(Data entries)
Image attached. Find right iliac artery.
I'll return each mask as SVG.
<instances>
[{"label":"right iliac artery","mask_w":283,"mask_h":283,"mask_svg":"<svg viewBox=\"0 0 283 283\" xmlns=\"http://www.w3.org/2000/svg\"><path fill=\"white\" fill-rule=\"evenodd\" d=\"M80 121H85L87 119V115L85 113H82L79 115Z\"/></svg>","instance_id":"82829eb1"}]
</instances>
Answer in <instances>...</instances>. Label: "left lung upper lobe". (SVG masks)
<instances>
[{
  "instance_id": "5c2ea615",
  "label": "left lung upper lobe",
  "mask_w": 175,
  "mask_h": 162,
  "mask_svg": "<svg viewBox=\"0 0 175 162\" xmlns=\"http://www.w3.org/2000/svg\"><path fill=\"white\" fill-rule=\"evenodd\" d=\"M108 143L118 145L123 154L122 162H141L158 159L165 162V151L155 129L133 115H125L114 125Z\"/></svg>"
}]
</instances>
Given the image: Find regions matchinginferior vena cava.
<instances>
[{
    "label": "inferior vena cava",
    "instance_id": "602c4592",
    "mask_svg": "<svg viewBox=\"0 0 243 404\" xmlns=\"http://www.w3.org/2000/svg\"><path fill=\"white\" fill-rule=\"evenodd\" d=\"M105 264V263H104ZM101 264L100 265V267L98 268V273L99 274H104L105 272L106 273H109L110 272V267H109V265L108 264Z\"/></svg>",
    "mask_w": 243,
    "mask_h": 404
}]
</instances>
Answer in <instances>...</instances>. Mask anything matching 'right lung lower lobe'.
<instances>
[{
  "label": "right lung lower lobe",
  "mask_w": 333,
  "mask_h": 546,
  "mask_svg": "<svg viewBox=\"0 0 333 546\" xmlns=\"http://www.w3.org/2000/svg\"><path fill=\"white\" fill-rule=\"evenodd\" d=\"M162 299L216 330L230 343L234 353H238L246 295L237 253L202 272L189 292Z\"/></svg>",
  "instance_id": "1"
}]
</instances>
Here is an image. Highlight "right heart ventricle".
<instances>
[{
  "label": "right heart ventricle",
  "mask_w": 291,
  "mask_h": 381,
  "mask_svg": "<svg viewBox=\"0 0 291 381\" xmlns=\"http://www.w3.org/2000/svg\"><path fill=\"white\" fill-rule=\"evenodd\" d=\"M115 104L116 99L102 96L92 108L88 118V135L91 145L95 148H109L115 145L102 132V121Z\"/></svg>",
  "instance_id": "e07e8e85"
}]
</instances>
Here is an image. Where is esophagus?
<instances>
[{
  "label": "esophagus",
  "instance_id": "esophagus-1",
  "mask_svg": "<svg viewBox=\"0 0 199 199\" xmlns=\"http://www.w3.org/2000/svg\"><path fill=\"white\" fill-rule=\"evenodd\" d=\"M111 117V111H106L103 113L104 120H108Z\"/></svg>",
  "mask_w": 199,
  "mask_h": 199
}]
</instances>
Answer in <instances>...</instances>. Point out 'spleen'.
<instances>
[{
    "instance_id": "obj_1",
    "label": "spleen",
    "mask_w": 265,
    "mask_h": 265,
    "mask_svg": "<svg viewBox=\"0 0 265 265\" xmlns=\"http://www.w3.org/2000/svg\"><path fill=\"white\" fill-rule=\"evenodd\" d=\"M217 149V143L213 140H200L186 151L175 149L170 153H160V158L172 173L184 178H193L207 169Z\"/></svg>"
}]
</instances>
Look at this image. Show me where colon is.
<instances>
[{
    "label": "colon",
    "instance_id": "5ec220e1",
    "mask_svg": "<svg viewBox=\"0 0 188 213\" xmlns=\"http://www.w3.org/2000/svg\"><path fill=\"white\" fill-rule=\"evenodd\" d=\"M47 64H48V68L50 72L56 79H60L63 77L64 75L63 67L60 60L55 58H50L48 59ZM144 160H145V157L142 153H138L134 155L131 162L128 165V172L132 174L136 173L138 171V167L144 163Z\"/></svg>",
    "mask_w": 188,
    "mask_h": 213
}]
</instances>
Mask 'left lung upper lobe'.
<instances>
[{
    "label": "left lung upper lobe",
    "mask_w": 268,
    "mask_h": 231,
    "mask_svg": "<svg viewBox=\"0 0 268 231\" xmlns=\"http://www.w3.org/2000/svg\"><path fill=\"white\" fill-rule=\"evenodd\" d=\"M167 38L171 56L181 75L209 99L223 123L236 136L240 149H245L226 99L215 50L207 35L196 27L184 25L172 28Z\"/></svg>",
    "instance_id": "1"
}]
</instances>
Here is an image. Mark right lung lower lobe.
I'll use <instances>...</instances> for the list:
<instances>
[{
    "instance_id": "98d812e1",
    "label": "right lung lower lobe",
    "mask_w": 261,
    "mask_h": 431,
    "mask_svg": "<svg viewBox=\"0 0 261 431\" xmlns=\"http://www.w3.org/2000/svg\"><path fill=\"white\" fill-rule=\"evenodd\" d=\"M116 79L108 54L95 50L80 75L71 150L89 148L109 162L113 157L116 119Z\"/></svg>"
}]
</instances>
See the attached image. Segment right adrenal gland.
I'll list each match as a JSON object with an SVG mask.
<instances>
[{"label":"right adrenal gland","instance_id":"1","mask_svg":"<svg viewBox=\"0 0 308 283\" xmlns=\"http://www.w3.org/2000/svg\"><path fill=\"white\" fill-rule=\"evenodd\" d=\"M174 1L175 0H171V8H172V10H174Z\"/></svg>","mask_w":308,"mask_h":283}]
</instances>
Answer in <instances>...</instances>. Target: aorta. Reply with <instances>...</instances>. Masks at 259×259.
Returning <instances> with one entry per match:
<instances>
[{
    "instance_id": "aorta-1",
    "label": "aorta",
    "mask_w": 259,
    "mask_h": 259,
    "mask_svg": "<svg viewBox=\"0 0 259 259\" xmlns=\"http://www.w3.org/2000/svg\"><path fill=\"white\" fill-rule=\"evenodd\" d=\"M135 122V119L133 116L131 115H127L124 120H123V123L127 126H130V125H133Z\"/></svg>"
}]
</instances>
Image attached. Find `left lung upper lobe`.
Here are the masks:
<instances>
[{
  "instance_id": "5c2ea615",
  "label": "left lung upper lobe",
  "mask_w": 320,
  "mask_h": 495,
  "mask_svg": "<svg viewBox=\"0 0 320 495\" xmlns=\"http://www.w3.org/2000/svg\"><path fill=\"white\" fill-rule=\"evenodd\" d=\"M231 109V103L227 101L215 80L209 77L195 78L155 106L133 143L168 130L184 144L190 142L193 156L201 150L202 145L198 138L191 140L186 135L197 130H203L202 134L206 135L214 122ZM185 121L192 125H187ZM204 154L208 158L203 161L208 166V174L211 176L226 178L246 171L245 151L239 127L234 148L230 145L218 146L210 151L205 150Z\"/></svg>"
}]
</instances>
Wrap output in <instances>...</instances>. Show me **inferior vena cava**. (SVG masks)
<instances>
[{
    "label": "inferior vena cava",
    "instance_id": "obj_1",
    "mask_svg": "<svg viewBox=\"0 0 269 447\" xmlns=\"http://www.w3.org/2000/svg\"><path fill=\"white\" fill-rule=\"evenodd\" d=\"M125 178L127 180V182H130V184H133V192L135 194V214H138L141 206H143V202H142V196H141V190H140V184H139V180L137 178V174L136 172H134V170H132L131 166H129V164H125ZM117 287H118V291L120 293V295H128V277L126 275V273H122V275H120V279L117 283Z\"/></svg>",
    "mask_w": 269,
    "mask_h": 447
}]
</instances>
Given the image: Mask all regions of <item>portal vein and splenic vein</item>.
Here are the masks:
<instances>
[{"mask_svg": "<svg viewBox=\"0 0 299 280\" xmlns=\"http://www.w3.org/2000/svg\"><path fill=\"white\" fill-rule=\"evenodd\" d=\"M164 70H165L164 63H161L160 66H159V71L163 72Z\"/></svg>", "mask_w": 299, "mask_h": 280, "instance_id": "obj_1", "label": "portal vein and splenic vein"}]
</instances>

PROBLEM STATEMENT:
What must be returned is the line with "Wrap output in" plus every line after it to the end of the entries, exactly as they appear.

RESULT:
Wrap output in <instances>...</instances>. Show me **inferior vena cava**. (SVG masks)
<instances>
[{
    "label": "inferior vena cava",
    "instance_id": "obj_1",
    "mask_svg": "<svg viewBox=\"0 0 269 447\" xmlns=\"http://www.w3.org/2000/svg\"><path fill=\"white\" fill-rule=\"evenodd\" d=\"M125 178L127 180V182H130V184H133V192L135 194V214H138L141 206H143V202H142V196H141V190H140V184H139V180L137 178V174L136 172H134V170H132L131 166H129V164H125ZM117 287H118V291L120 293V295H128V277L126 275V273H122V275H120V279L117 283Z\"/></svg>",
    "mask_w": 269,
    "mask_h": 447
}]
</instances>
Given the image: Mask all regions of <item>portal vein and splenic vein</item>.
Here are the masks:
<instances>
[{"mask_svg": "<svg viewBox=\"0 0 299 280\" xmlns=\"http://www.w3.org/2000/svg\"><path fill=\"white\" fill-rule=\"evenodd\" d=\"M164 70H165L164 63H161L160 66H159V71L163 72Z\"/></svg>", "mask_w": 299, "mask_h": 280, "instance_id": "obj_1", "label": "portal vein and splenic vein"}]
</instances>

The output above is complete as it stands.